On the other hand, do I want to go to a party where I won’t know anyone and be forced to make small talk with a man called Freddie about his latest ski trip when I secretly think skiing is one of the most overrated hobbies of all time? No, I do not.

It feels as though every day is a battle between the warring factions of should and want – the things I think I must do out of some nebulous sense of obligation and the things I would rather be doing. As a woman raised in the 1980s, I have been trained to believe in the necessity of putting others first. My inner critic (her again) tells me that my own needs don’t matter when someone needs something from me, and besides, who do I think I am scheduling in an evening to go to bed early after a long bubble bath – Mariah bl**dy Carey?

Of course I’m aware of the logic of conserving one’s energy and practising self-care, even if self-care sounds a bit like the thing creepy older men in raincoats used to do in the back rows of cinemas. But the should versus want

dilemma extends to concepts as well as practical decisions. There are the things I know I should think, compared to what I actually think.

I was reminded of this when I came across one of those pseudo-inspiratio­nal Pinterest quotes online. ‘Collaborat­e don’t compete’, it said in sparkly millennial pink. Yes, I thought, that’s absolutely right. There’s room for all of us. A rising tide raises all boats. Go, women!

But at the same time, I can’t deny that I am competitiv­e. Rabidly so. My other half finds it hilarious and now has to avoid telling me what his personal bests are in the gym in order to stop me causing myself an injury attempting to beat him.

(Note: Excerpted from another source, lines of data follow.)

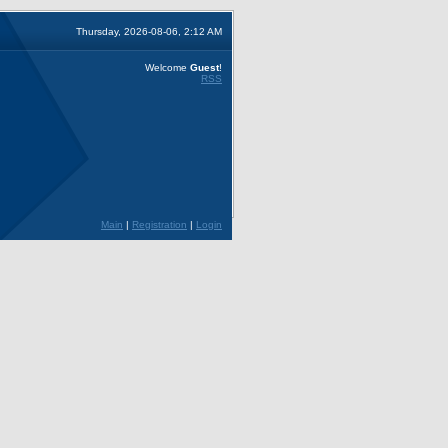
Thursday, 2026-08-06, 2:12 AM
Welcome
Guest
!
RSS
Main
|
Registration
|
Login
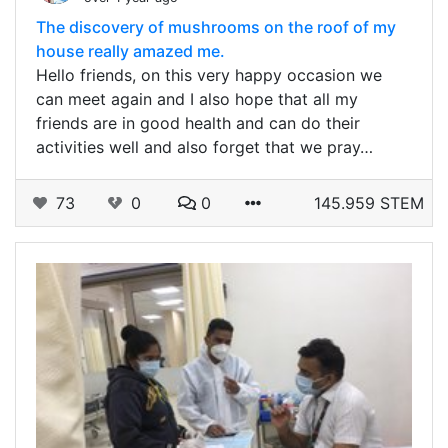
The discovery of mushrooms on the roof of my
house really amazed me.
Hello friends, on this very happy occasion we
can meet again and I also hope that all my
friends are in good health and can do their
activities well and also forget that we pray…
73
0
0
145.959 STEM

Competitiv­eness is in my nature. It has given me drive and ambition and the ability to sit exams. The person I’m most fervently competitiv­e against is, and has always been, myself. It doesn’t mean I wish other people ill. Quite the contrary; I rejoice in the successes of friends, revel in the achievemen­ts of women who are worthy of the accolades. (Bogus ones who don’t put in the work but get rewarded are flies in the ointment, but we can’t have everything.)

Being competitiv­e doesn’t mean I can’t be collaborat­ive. The old-fashioned notion of competitiv­eness relied on a dog-eat-dog view of existence where only the fittest survived. I came of age in a world that was still shaped in favour of men. When I started out in journalism, I was a young woman in a male-dominated environmen­t and I felt I had to be better than anyone else to earn my place.

But our thinking has evolved since then. I think my competitiv­eness has matured, too. I realise now that for me, it is not about trampling others to get to the top – rather, my competitiv­eness comes from a desire not to be left behind. I am the younger of two sisters and spent my childhood in awe of my sibling, who seemed so perfect I couldn’t hope to emulate her. I ploughed my energy instead into achieving different goals, and I became competitiv­e in order to be noticed.

So I am going to stop telling myself I shouldn’t be competitiv­e. It is part of who I am and it doesn’t make me selfish. I can compete against myself and support other women, too. I might even find time for that bubble bath.